Resolving a Ramen Validation Issue in Failover Cluster Post Hub Recovery

BenamarMk commented 1 month ago

Fixing a day-one issue post-Hub Recovery process was recently uncovered due to the recent change where we added a new validation check in Ramen. This validation was designed to validate the failover cluster before initiating the failover procedure.

Before the introduction of this validation, the sync and failover operations functioned correctly post-hub recovery despite this underlying bug. The reason is that the ReplicationDestination existed on the failover cluster. The missing RDSpec had no effect.

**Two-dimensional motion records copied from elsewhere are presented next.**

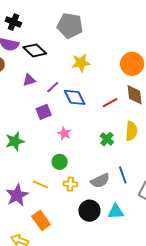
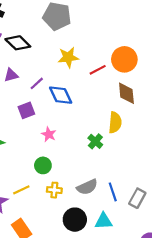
red line: (110, 103) -> (98, 70), moved
yellow semicircle: (131, 131) -> (115, 123), moved
blue line: (123, 175) -> (113, 192), moved
yellow line: (40, 184) -> (21, 190), turned -49

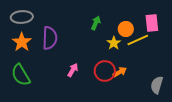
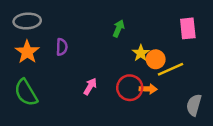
orange circle: (126, 29) -> (156, 59), moved
purple semicircle: (50, 38) -> (62, 47), size x0.6
yellow line: (138, 40) -> (170, 69), moved
orange arrow: (120, 72) -> (148, 89), turned 32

I would like to point out that this issue happens only when the primary cluster is inaccessible. Ramen cannot retrieve the VRG from the primary cluster in these situations. As a result, when Ramen regenerates the ManifestWork for the VRG, the RDSpecs are excluded. These RDSpecs are created for each ProtectedPVC object in the primary VRG.

The solution in this PR involves adding a check for the existence of the ManifestWork before creating it, to prevent accidentally overwriting a valid VRG.spec. If a ManifestWork already exists on the destination cluster, its creation is skipped. Additionally, a utility function has been created that returns a map of VRGs retrieved using MCV. If a primary VRG is not found, the function retrieves it from the S3 store and adds it to the map. This new function replaces all occurrences of d.vrgs throughout the codebase, ensuring that DRPC maintains an accurate view of all VRGs in the managed clusters.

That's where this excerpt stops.